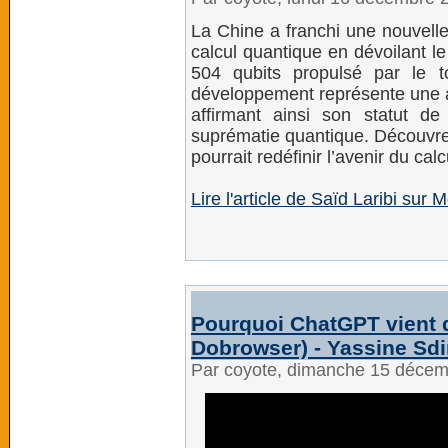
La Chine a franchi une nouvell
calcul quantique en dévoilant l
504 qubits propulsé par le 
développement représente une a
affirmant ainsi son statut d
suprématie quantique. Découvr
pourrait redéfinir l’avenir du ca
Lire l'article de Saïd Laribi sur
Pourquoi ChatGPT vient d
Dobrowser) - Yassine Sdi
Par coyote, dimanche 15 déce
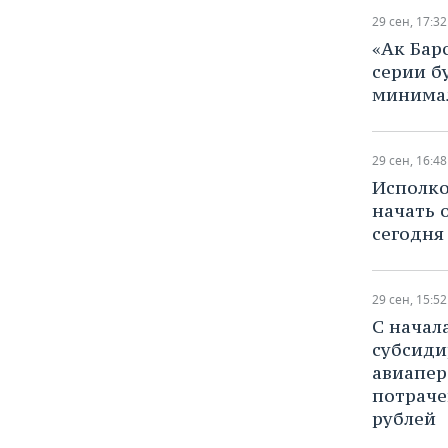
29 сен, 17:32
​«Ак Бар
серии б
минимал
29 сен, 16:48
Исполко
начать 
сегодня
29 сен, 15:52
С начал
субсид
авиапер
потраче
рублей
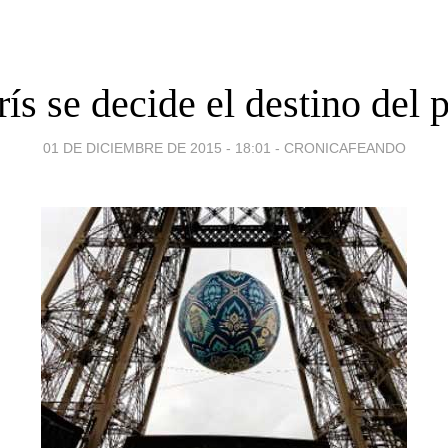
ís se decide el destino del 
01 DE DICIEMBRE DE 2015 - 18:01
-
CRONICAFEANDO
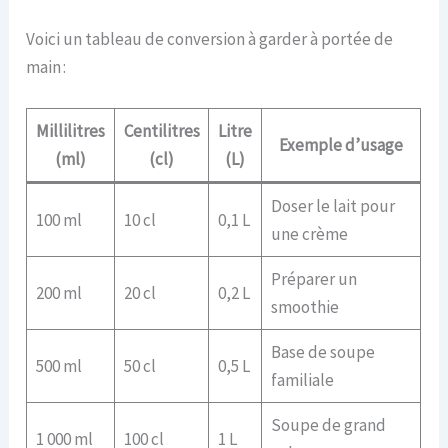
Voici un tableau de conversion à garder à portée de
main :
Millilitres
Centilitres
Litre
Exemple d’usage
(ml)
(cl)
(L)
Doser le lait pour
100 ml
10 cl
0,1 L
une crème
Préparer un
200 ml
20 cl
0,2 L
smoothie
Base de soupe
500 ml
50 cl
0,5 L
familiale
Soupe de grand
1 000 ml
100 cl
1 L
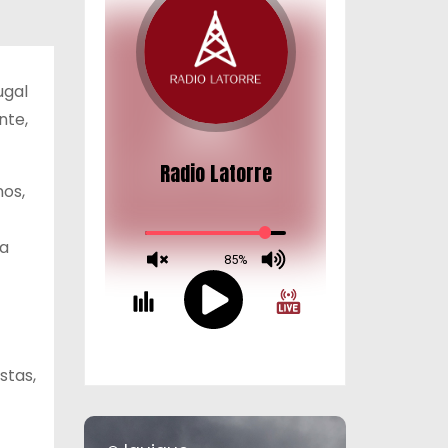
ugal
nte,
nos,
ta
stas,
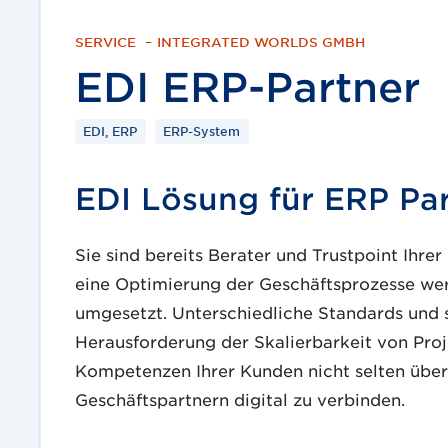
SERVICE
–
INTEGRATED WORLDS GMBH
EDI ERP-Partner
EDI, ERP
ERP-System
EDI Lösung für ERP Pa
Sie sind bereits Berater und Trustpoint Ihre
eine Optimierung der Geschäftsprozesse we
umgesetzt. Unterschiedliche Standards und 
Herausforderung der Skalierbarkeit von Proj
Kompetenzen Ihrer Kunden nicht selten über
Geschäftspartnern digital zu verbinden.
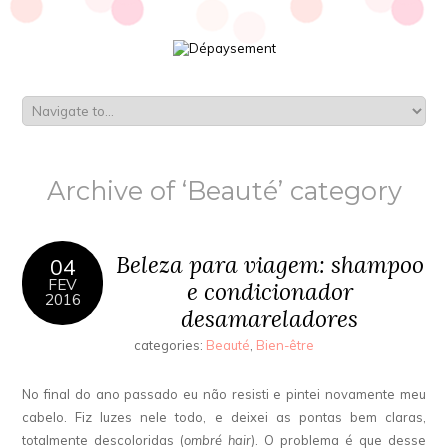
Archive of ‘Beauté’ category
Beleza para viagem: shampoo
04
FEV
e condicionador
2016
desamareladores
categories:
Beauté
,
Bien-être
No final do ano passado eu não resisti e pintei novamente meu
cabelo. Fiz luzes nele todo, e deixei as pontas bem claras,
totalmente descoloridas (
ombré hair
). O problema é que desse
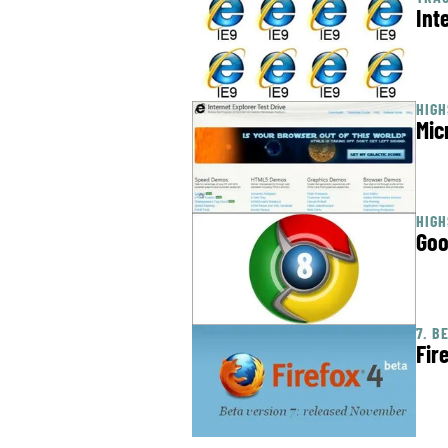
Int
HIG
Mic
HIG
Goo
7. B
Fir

--- --- ---

### What you will do
Leave nothing out but the pictures when transcribing the records.

### Exercise output
La Chine a franchi une nouvell
calcul quantique en dévoilant l
504 qubits propulsé par le 
développement représente une a
affirmant ainsi son statut d
suprématie quantique. Découvr
pourrait redéfinir l’avenir du ca
Lire l'article de Saïd Laribi sur
Pourquoi ChatGPT vient d
Dobrowser) - Yassine Sdi
Par coyote, dimanche 15 déce
29 сен, 17:32
​«Ак Бар
серии б
минимал
29 сен, 16:48
Исполко
начать 
сегодня
29 сен, 15:52
С начал
субсид
авиапер
потраче
рублей
ís se decide el destino del 
01 DE DICIEMBRE DE 2015 - 18:01
-
CRONICAFEANDO
Voici un tableau de conversion à garder à portée de
main :
Millilitres
Centilitres
Litre
Exemple d’usage
(ml)
(cl)
(L)
Doser le lait pour
100 ml
10 cl
0,1 L
une crème
Préparer un
200 ml
20 cl
0,2 L
smoothie
Base de soupe
500 ml
50 cl
0,5 L
familiale
Soupe de grand
1 000 ml
100 cl
1 L
ugal
nte,
nos,
ta
stas,
SERVICE
–
INTEGRATED WORLDS GMBH
EDI ERP-Partner
EDI, ERP
ERP-System
EDI Lösung für ERP Pa
Sie sind bereits Berater und Trustpoint Ihre
eine Optimierung der Geschäftsprozesse we
umgesetzt. Unterschiedliche Standards und 
Herausforderung der Skalierbarkeit von Proj
Kompetenzen Ihrer Kunden nicht selten über
Geschäftspartnern digital zu verbinden.
Archive of ‘Beauté’ category
Beleza para viagem: shampoo
04
FEV
e condicionador
2016
desamareladores
categories:
Beauté
,
Bien-être
No final do ano passado eu não resisti e pintei novamente meu
cabelo. Fiz luzes nele todo, e deixei as pontas bem claras,
totalmente descoloridas (
ombré hair
). O problema é que desse
Int
HIG
Mic
HIG
Goo
7. B
Fir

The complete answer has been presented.